And so, you've hit on something that's really important, which is that policy and delivery, even just the very fact of speaking of them as separate entities, right away you've made a mistake. Right away you've made a conceptual error. Is that an accurate way of representing what you're calling policy?
Dr. Jonathan Craft: Yes, I published a paper on what I called low fidelity policy design, which is, in essence, that instead of trying to come up with big P policy that's perfect, that's gone through and thought about, the business case and the requirements for three years, and not built and delivered anything and tested it, and then going and implementing that and realizing it doesn't work. You need to adopt an approach that is much shorter cycles of developing policy and implementing and testing. That's the test-and-learn approach that I think is being favoured by governments around the world, because they're all grappling with the same issue. I think you're right to point that out. And Canada isn't exceptional in this instance.
But I think what's driving it is not just politicians who are looking for levers, but it's the pace of policymaking where you need to respond to a Covid, or you need to respond to a natural disaster, or a climate change, or a cost-of-living issue. Whatever the issue du jour is, you want to respond quickly. And the problem is that that's often not possible. There are gains that can be made in efficiencies in the system, but I think what's also important is to have a really sober conversation about the trade-offs. We don't want rushed policy because we want to think about the considerations. We want to think about the implications of things.
And so, I think there's a bit of a delicate dance that has to happen between trying to be responsive and allow Canadians to see governments and public services there when they need them and responding to our most pressing policy challenges, but also to ensuring that the public service has the time and the capacity and the resources to bring to bear its expert analysis, to go out and find evidence and views from other communities and constituencies, and to stress test, as much as possible, the policies that they're going to put in place so that when they are put in place, they work. Because I think that if you want to respond quickly, it also has to work. Fast isn't good enough. It has to be fast and effective.
And again, I think this is why it's so challenging to be in public service, because the game is complicated, and the stakes are high. And so, Canadians and others are depending on the public service to be able to do that. And the public service does a great job, but the context in which it delivers policy now is awash in data. Everything is complicated and interconnected. And so, I think the public service has processes and institutions and a culture that are well established and have served Canadians well. But they're also causing a bit of pressure in the ability of government to be able to respond to that quick but effective balancing act that it has to undertake.
Taki Sarantakis: Now, let me take a perspective from outside the public service. Let me talk about, I think it was in the 90s, where we really started to see the emergence of platforms. I think the first one might have been Contract with America from Newt Gingrich, where it was, here's what we're going to do: ABCDEFG. And then I think it was Mike Harris, the common-sense revolution, or document. But it was like, if elected, we will do this, this, this, and this. And then again, in the 90s, we saw the red book at the federal level.

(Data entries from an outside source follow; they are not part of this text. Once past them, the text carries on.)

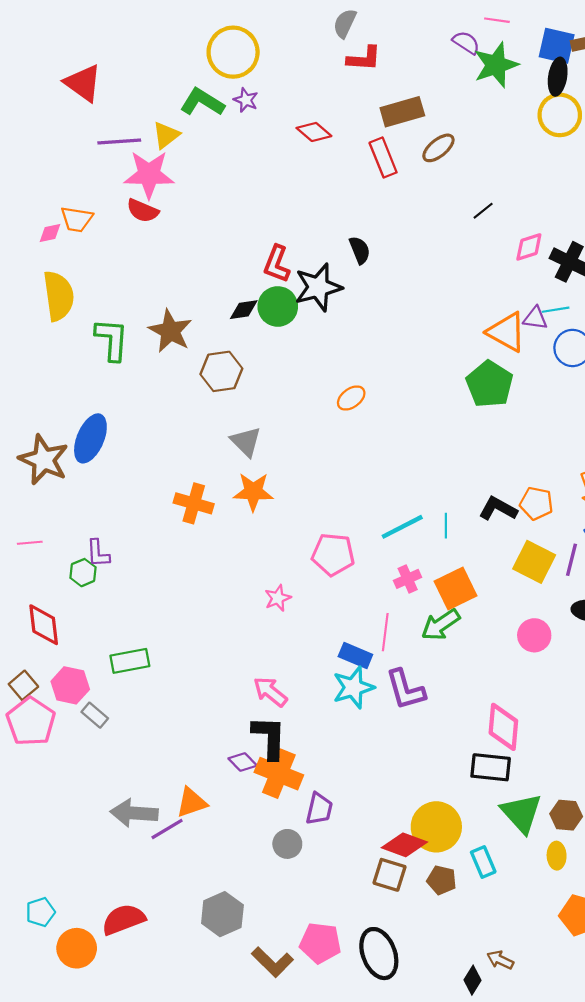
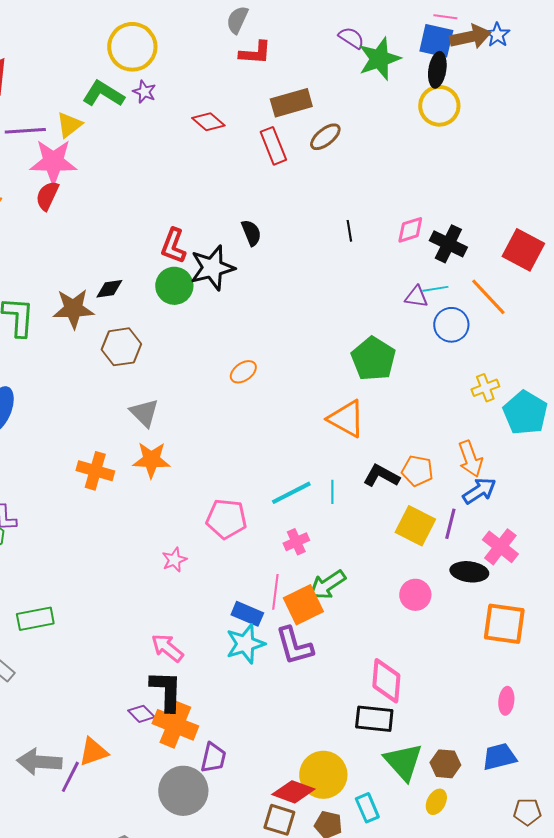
pink line: (497, 20) -> (445, 17), moved
red semicircle: (143, 211) -> (47, 196), turned 92
black line: (483, 211) -> (349, 231), moved, turned -60
black diamond: (244, 310) -> (109, 289), moved
brown star: (170, 331) -> (73, 309), turned -30
orange triangle: (507, 332) -> (346, 419), moved
orange square: (455, 588) -> (303, 605), moved
purple line: (167, 829) -> (70, 777), turned -32
gray circle: (287, 844) -> (183, 791), size x1.8
yellow ellipse: (557, 856) -> (436, 802), turned 30

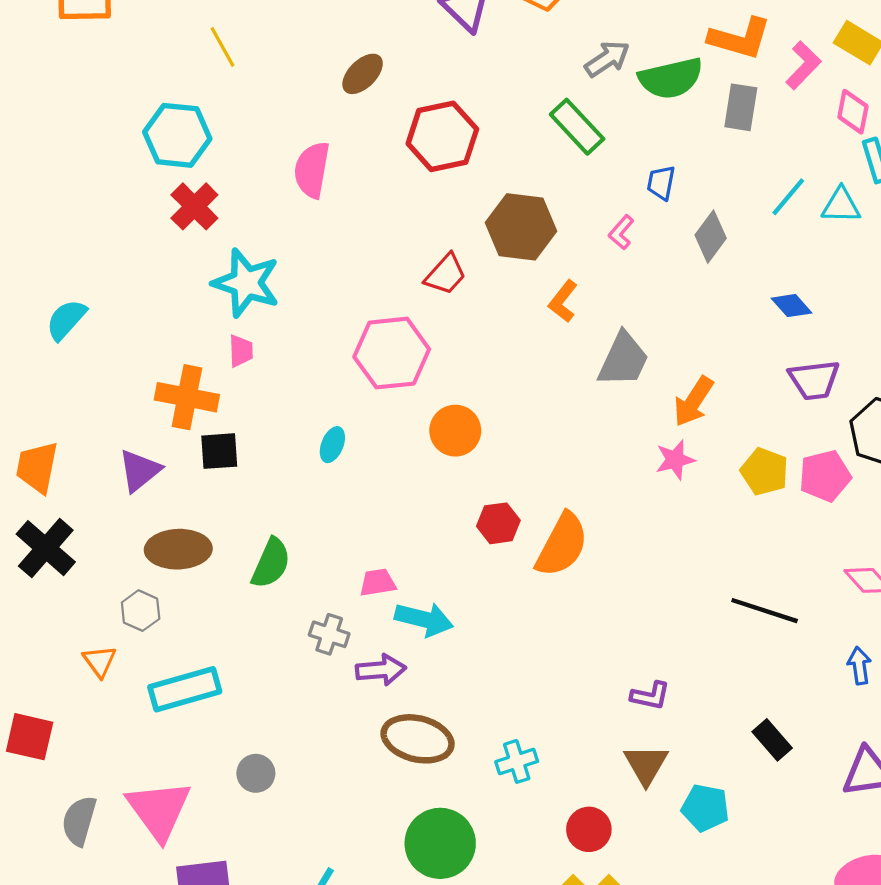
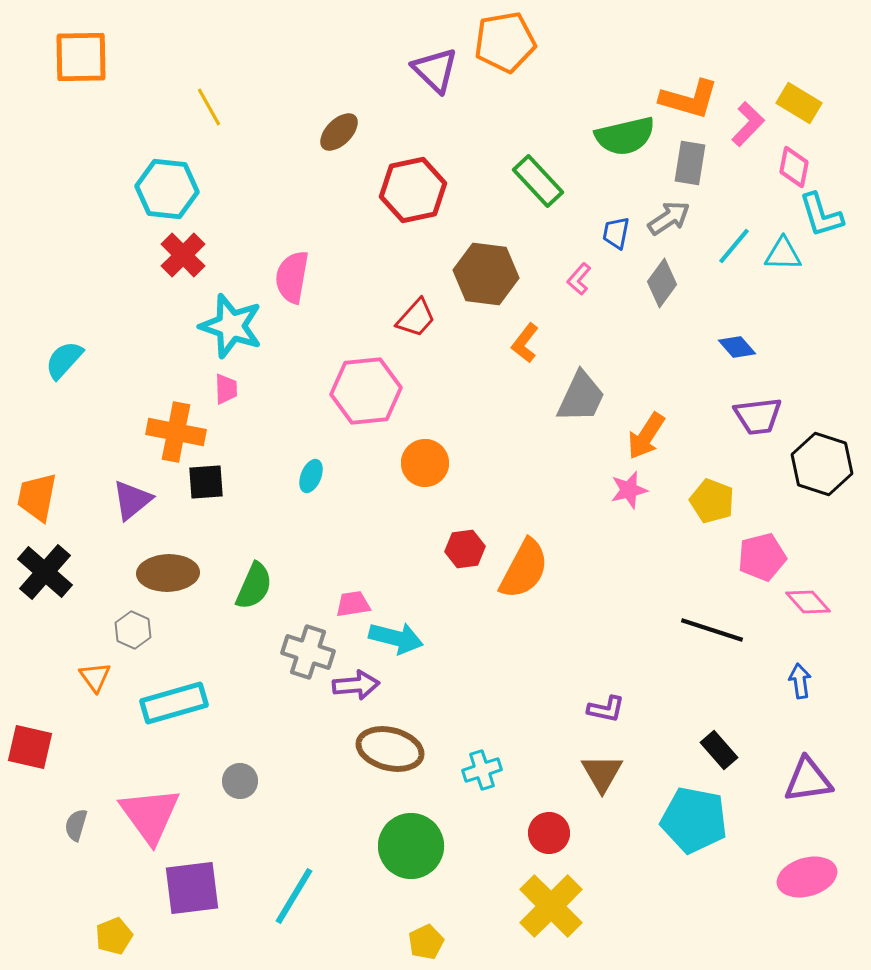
gray arrow: (607, 59) -> (669, 218), moved
pink semicircle: (312, 170) -> (292, 277), moved
pink pentagon: (825, 476) -> (762, 557), moved
gray cross: (329, 634) -> (308, 652), size x1.4
cyan pentagon: (705, 808) -> (694, 820), moved, size x1.5
gray semicircle: (79, 821) -> (76, 825), size x0.7

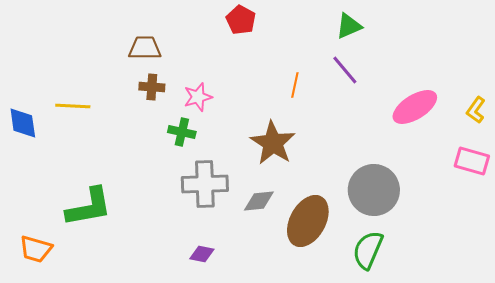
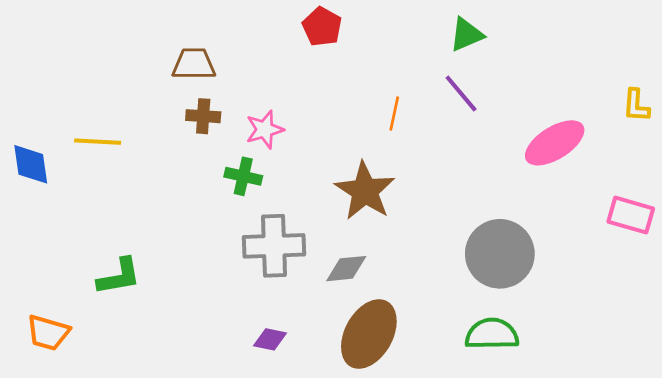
yellow L-shape: (476, 110) -> (636, 105), moved, turned -32
green L-shape: (89, 207) -> (119, 277), size x0.7
brown ellipse: (308, 221) -> (369, 334), moved
green semicircle: (368, 250) -> (492, 334), turned 66

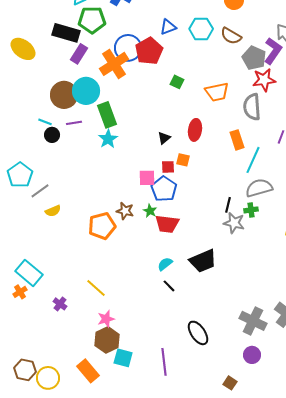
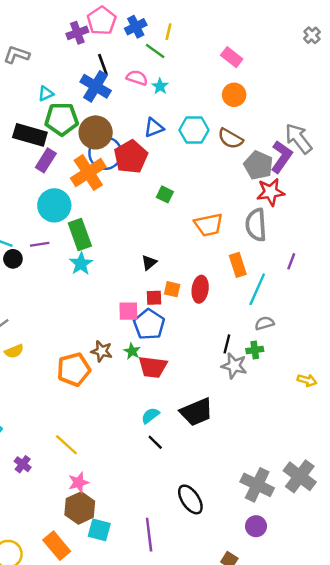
orange trapezoid: (217, 92) -> (209, 225), moved
brown circle: (64, 95) -> (96, 132), moved
red ellipse: (195, 130) -> (200, 289), moved
gray semicircle: (259, 188) -> (265, 323), size x0.6

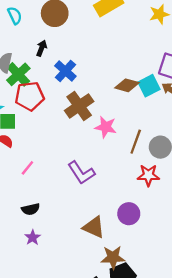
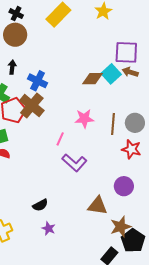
brown cross: (79, 106) -> (32, 105), moved
pink line: (27, 168) -> (60, 139), moved
red star: (148, 175) -> (131, 149), turned 30

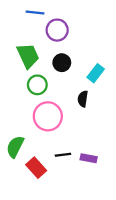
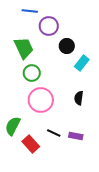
black circle: (62, 63) -> (67, 46), moved
black semicircle: (83, 99) -> (79, 98), moved
black line: (63, 155) -> (54, 133), turned 32

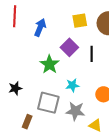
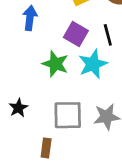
cyan star: (72, 85) -> (93, 64), moved, size x1.5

And so, to me, all those things, they're policy. They're the government before their government. But the partisan or the political side is saying, if elected, I will do this. I will do this to the GST. I will do this to a Free Trade Accord. I will do that to rents, or housing, or what have you. It seems to me that that's fundamentally changed the game.
And what I mean by that is I think the public service is less and less looked at as the fountainhead for developing the ideas and more and more looked at as, I don't really care what you think about the ideas, I was elected on this. Please execute these ideas. What are your thoughts on that?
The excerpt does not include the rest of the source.